What you are not being told is that statistical significance does not mean clinical significance,1,2 that the researchers assumed that normal distribution-based statistics are adequate for studying mental health conditions,6,7 and that researchers commonly apply group-level statistical results to individual psychology, which is a problem with group-to-person generalization [Loring Ingraham, personal communications9].
Here is a citation from a key paper on the subject by W. Sulis (2021): “In psychology, it has taken decades to move beyond the almost dogmatic devotion to the Normal distribution, and the recognition that many situations possess a very different probability structure, particularly power law distributions."6,7
Well, not everyone has moved beyond the normal distribution; many continue to tell us that p-value < 0.05 means that treatment XYZ is effective — for all patients, or most of them.
There is a crisis of “significance testing” in psychology research and elsewhere3,4; the entire approach of statistical significance is being questioned in the professional literature.
You will not hear a word about this from the gold-standard people; it’s too long, messy, mathematical, and not so shiny.
But if you say you’ve got the gold standard, who will check these details?
Everyone likes gold.
References
1. Shedler, J. (2020).
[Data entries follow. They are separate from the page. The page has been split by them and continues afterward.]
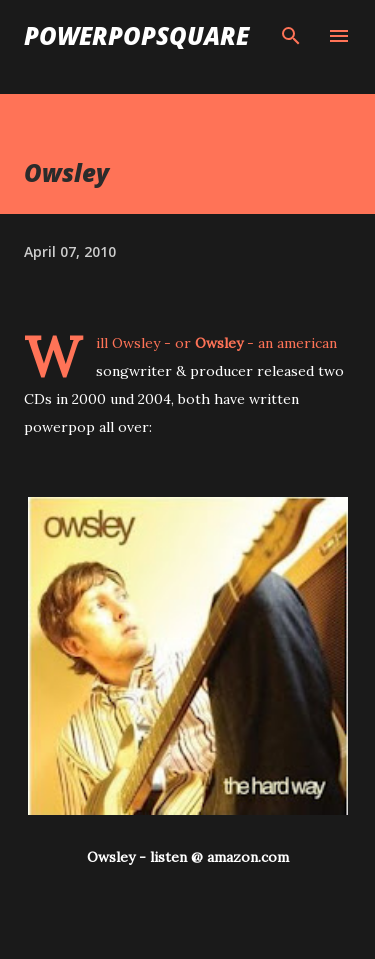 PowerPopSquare (136, 35)
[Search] (291, 36) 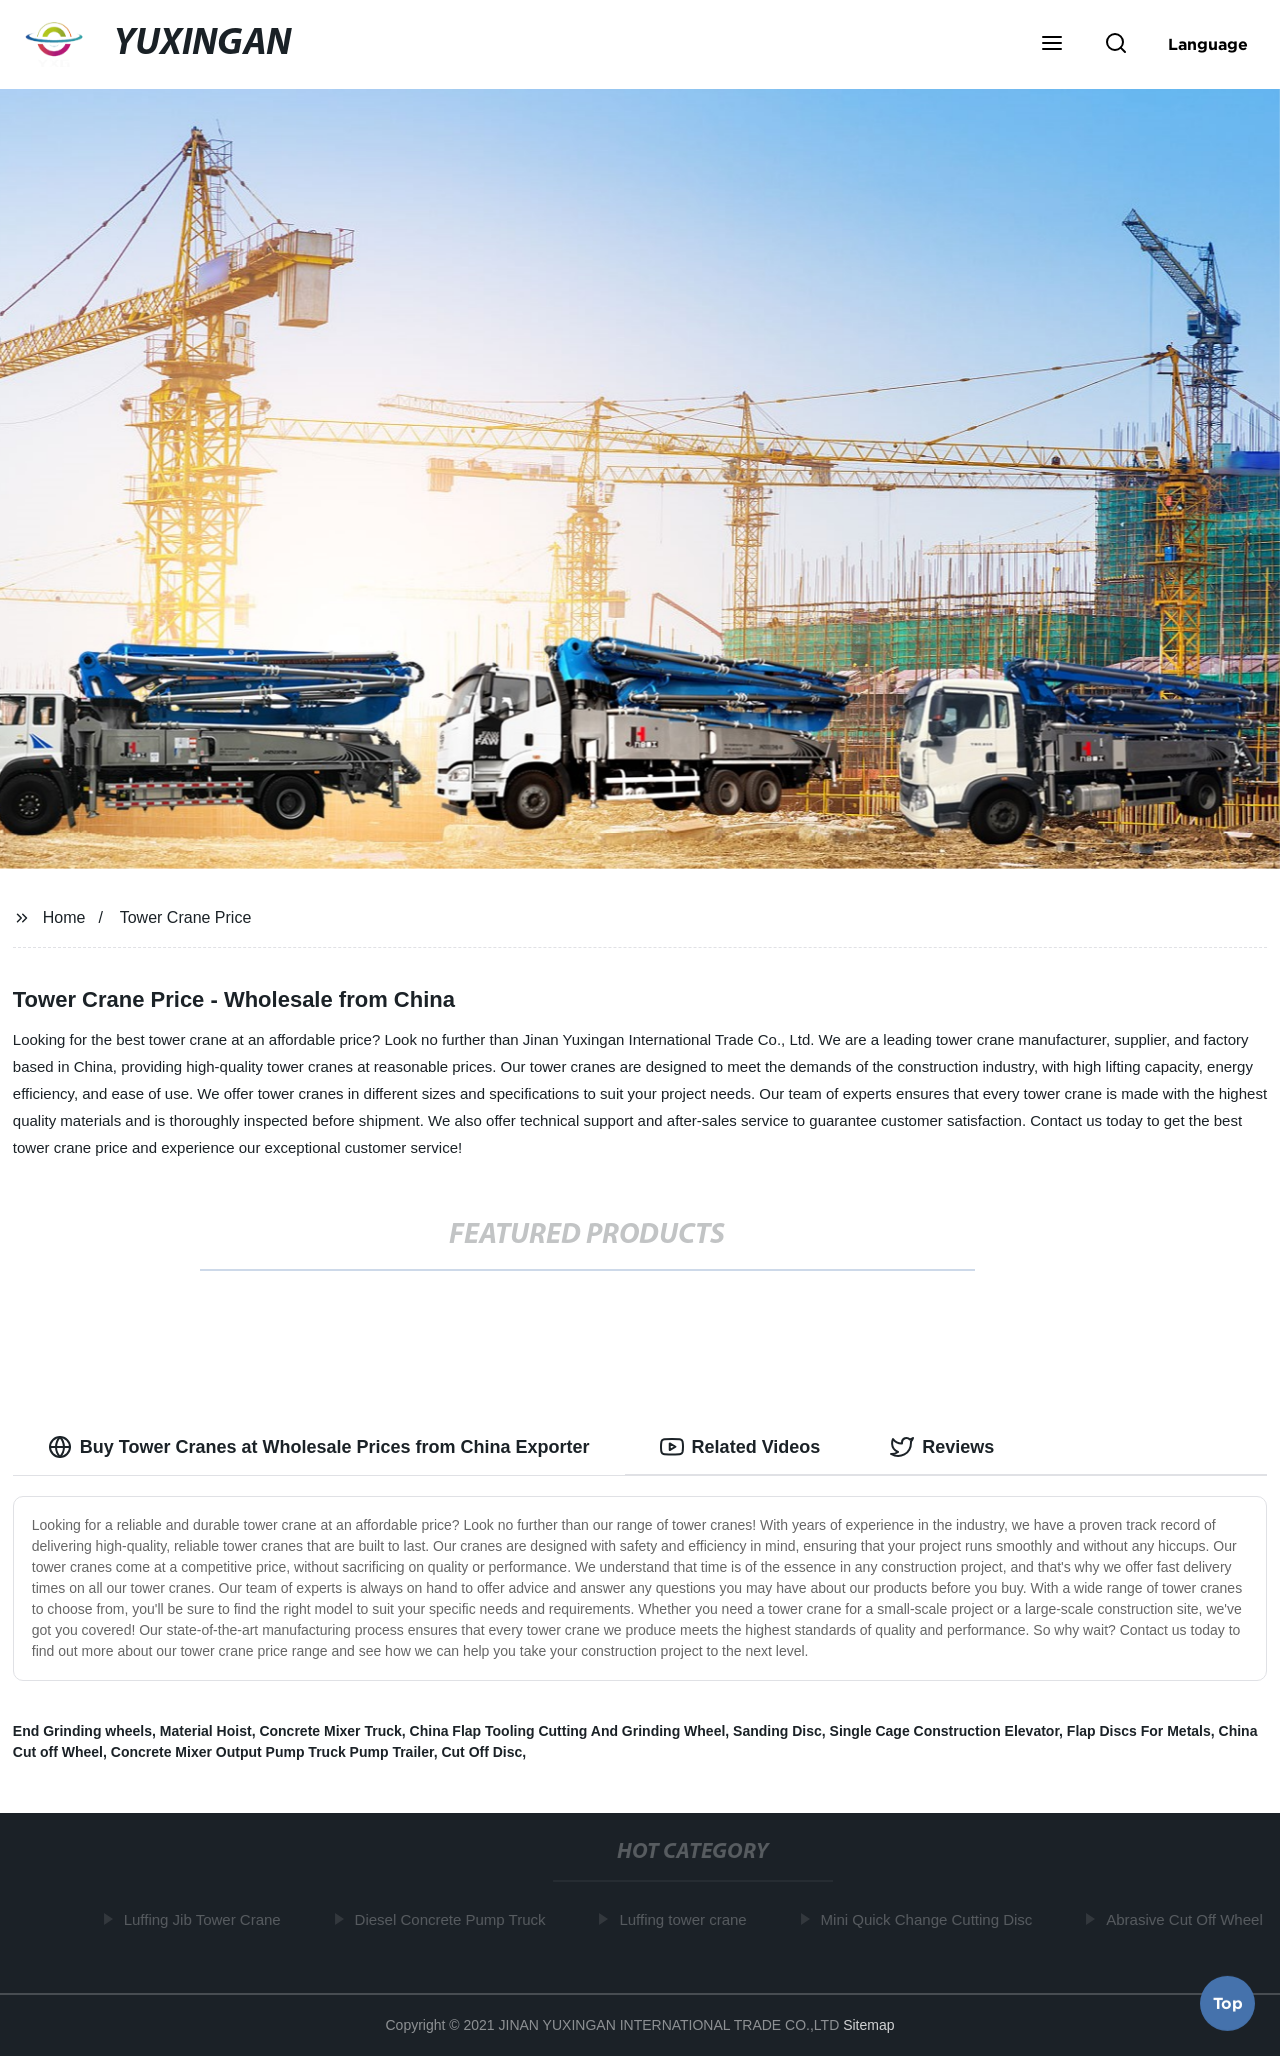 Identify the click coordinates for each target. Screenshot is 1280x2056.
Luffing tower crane (685, 1919)
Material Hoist (206, 1731)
Where is the evidence for “evidence-based” therapy? Outcome Research and the Future of Psychoanalysis, 44–56.
2. Challenging the Cognitive Behavioural Therapies: The Overselling of CBT's Evidence Base (2015, Jan 23) Jonathan Shedler – Where is the Evidence for Evidence-Based Therapy [Video]. YouTube.
3. Denworth, L. (2019). A significant problem. Scientific American, 321(4), 62–67.
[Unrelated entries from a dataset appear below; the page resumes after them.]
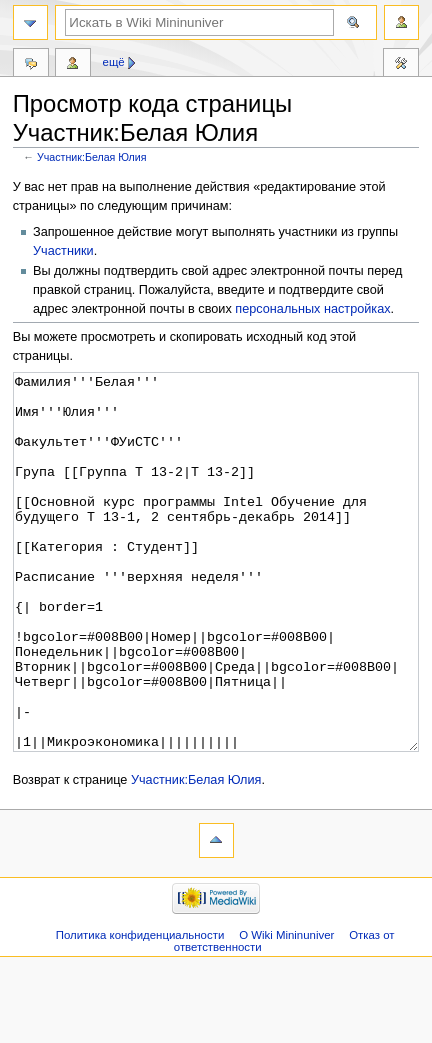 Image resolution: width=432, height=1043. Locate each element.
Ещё (114, 62)
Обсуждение (31, 65)
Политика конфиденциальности (140, 1010)
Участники (63, 251)
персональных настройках (312, 309)
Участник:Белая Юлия (92, 157)
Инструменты (401, 65)
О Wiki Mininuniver (286, 1010)
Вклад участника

4. Bower, B. (2021, August 12) How the strange idea of ‘statistical significance’ was born.
ScienceNews.
5. McKay, K. M., Imel, Z. E., & Wampold, B. E. (2006). Psychiatrist effects in the psychopharmacological treatment of depression. Journal of Affective Disorders, 92(2–3), 287–290.
6. Sulis, W. (2021). Contextuality in neurobehavioural and collective intelligence systems.Quantum Reports, 3(4), 592–614.
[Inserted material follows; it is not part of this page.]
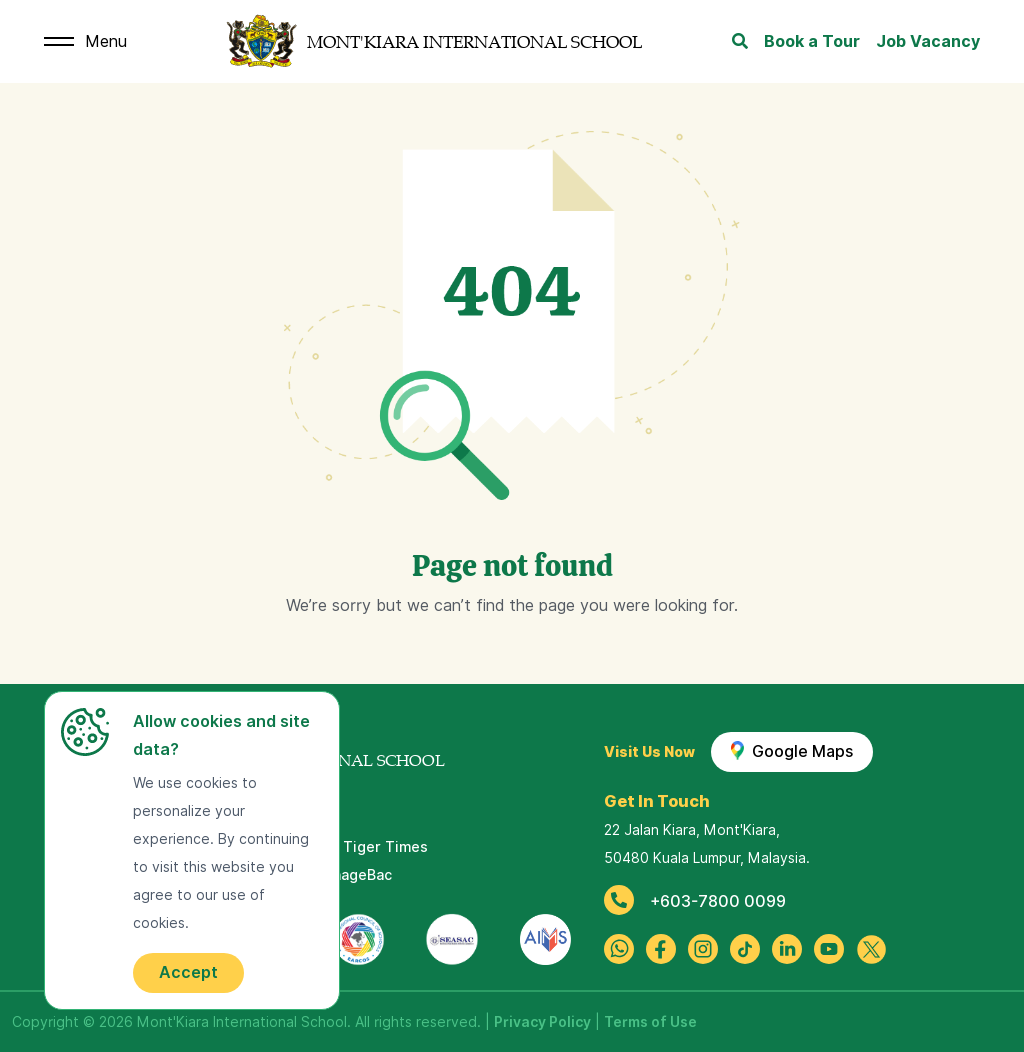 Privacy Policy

7. Sulis, W.H. Modeling Stochastic Complexity in Complex Adaptive Systems: Non-Kolmogorov Probability and the Process Algebra Approach. Nonlinear Dyn Psychol Life Sci. 2017, 21, 407–440.
8. Shedler, J. (2022). That was then, this is now: Psychoanalytic psychotherapy for the rest of us. Contemporary Psychoanalysis, 58(2–3), 405–437.
9. McManus, R. M., Young, L., & Sweetman, J. (2023). Psychology is a property of persons, not averages or distributions: Confronting the group-to-person generalizability problem in experimental psychology. Advances in Methods and Practices in Psychological Science, 6(3), 25152459231186615.
10. Shedler, J. (2021, August 13) Psychotherapy may be best understood as an *emergent property* of a complex system comprising therapist, patient, and their unique patterns & rhythms of interaction. Twitter. https://twitter.com/JonathanShedler/status/1426250155041333248
11. World Health Organisation (2019, April 04) Mental health workers. Data by country.